Task description: Of the records that follow, copy only the lines from the line containing "gibt es in jeder" to the line containing "la filière gazière.", both included, exactly as written.
[Data excerpts Boundary: Start]
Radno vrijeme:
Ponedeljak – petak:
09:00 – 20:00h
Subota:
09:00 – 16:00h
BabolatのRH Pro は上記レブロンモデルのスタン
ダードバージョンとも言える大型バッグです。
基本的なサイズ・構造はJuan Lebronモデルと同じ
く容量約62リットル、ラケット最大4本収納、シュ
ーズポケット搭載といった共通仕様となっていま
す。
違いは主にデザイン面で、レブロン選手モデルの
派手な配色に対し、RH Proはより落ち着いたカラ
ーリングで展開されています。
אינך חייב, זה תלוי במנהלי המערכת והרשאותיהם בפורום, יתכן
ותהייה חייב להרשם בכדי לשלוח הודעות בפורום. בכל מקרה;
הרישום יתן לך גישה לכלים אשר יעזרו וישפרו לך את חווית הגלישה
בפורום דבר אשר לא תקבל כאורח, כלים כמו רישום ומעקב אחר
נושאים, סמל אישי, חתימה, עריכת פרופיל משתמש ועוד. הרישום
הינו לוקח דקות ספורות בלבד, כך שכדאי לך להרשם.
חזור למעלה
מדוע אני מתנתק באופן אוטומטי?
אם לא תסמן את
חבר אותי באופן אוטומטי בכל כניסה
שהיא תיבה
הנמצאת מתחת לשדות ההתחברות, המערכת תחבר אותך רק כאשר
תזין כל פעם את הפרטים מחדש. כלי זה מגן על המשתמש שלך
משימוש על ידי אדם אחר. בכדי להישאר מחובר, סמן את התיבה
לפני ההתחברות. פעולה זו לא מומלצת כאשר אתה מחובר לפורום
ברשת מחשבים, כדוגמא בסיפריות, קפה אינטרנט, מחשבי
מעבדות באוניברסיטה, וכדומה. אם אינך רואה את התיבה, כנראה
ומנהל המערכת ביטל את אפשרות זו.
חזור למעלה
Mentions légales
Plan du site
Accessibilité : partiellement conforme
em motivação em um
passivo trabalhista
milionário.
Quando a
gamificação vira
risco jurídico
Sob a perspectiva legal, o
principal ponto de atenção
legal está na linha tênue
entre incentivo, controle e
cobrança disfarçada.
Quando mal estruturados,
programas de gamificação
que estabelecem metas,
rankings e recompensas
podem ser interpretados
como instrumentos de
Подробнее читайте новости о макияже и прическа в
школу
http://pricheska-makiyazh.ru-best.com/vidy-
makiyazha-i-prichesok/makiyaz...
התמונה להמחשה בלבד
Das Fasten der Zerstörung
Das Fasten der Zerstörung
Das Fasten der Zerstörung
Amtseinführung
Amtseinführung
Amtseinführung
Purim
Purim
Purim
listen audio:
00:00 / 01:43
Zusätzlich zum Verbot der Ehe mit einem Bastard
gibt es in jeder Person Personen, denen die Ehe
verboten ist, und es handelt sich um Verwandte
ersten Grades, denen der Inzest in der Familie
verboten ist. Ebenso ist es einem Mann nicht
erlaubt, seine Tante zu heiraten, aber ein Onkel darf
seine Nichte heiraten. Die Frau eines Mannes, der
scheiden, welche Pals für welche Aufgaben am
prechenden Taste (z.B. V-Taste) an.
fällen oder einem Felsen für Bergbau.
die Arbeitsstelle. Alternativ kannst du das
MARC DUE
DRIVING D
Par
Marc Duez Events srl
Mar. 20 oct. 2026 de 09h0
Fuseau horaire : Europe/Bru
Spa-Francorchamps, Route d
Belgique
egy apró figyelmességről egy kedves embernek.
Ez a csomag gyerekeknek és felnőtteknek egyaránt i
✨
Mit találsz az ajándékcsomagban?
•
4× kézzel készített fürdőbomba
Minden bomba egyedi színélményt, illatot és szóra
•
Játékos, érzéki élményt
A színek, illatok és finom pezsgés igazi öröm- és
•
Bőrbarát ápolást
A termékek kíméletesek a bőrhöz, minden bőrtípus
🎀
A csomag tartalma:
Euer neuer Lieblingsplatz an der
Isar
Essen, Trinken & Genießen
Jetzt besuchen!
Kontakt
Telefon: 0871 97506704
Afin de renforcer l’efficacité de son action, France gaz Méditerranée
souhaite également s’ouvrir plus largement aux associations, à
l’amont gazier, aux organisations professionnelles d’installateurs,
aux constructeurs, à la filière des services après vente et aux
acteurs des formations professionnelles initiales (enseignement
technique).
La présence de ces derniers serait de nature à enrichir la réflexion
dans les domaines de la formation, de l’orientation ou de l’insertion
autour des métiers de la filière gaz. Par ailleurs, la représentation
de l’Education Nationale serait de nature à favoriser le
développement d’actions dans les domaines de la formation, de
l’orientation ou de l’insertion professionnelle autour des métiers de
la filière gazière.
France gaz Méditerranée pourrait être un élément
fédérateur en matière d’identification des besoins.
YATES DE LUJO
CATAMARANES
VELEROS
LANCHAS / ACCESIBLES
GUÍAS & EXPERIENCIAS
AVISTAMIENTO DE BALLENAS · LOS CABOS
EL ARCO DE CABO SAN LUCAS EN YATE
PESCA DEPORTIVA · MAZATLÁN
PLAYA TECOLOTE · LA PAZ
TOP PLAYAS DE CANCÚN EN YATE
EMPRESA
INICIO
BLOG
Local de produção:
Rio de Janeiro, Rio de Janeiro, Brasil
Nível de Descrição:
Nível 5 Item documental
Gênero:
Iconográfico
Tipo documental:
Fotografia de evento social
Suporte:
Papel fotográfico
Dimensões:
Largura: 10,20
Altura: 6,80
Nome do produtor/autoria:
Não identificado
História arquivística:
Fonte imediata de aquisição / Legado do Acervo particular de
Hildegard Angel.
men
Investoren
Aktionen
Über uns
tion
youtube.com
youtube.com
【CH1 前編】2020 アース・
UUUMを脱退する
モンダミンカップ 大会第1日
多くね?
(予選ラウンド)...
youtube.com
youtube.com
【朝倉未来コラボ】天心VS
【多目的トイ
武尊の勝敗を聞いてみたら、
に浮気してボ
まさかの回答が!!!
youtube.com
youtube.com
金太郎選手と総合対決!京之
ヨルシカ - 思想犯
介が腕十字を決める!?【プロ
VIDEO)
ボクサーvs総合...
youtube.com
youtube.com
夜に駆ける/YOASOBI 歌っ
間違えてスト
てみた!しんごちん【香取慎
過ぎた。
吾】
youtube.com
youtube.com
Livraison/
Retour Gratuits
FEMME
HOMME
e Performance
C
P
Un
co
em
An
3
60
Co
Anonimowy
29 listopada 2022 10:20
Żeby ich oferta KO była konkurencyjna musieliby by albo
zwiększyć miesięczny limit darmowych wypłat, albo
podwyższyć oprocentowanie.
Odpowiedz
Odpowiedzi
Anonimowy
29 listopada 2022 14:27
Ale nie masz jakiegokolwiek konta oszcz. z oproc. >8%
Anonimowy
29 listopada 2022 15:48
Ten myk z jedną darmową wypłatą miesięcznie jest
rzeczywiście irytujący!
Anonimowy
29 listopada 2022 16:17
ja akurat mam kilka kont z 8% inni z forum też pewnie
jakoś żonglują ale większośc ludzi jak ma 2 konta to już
[Data excerpts Boundary: End]
Solution to this problem:
gibt es in jeder Person Personen, denen die Ehe
verboten ist, und es handelt sich um Verwandte
ersten Grades, denen der Inzest in der Familie
verboten ist. Ebenso ist es einem Mann nicht
erlaubt, seine Tante zu heiraten, aber ein Onkel darf
seine Nichte heiraten. Die Frau eines Mannes, der
scheiden, welche Pals für welche Aufgaben am
prechenden Taste (z.B. V-Taste) an.
fällen oder einem Felsen für Bergbau.
die Arbeitsstelle. Alternativ kannst du das
MARC DUE
DRIVING D
Par
Marc Duez Events srl
Mar. 20 oct. 2026 de 09h0
Fuseau horaire : Europe/Bru
Spa-Francorchamps, Route d
Belgique
egy apró figyelmességről egy kedves embernek.
Ez a csomag gyerekeknek és felnőtteknek egyaránt i
✨
Mit találsz az ajándékcsomagban?
•
4× kézzel készített fürdőbomba
Minden bomba egyedi színélményt, illatot és szóra
•
Játékos, érzéki élményt
A színek, illatok és finom pezsgés igazi öröm- és
•
Bőrbarát ápolást
A termékek kíméletesek a bőrhöz, minden bőrtípus
🎀
A csomag tartalma:
Euer neuer Lieblingsplatz an der
Isar
Essen, Trinken & Genießen
Jetzt besuchen!
Kontakt
Telefon: 0871 97506704
Afin de renforcer l’efficacité de son action, France gaz Méditerranée
souhaite également s’ouvrir plus largement aux associations, à
l’amont gazier, aux organisations professionnelles d’installateurs,
aux constructeurs, à la filière des services après vente et aux
acteurs des formations professionnelles initiales (enseignement
technique).
La présence de ces derniers serait de nature à enrichir la réflexion
dans les domaines de la formation, de l’orientation ou de l’insertion
autour des métiers de la filière gaz. Par ailleurs, la représentation
de l’Education Nationale serait de nature à favoriser le
développement d’actions dans les domaines de la formation, de
l’orientation ou de l’insertion professionnelle autour des métiers de
la filière gazière.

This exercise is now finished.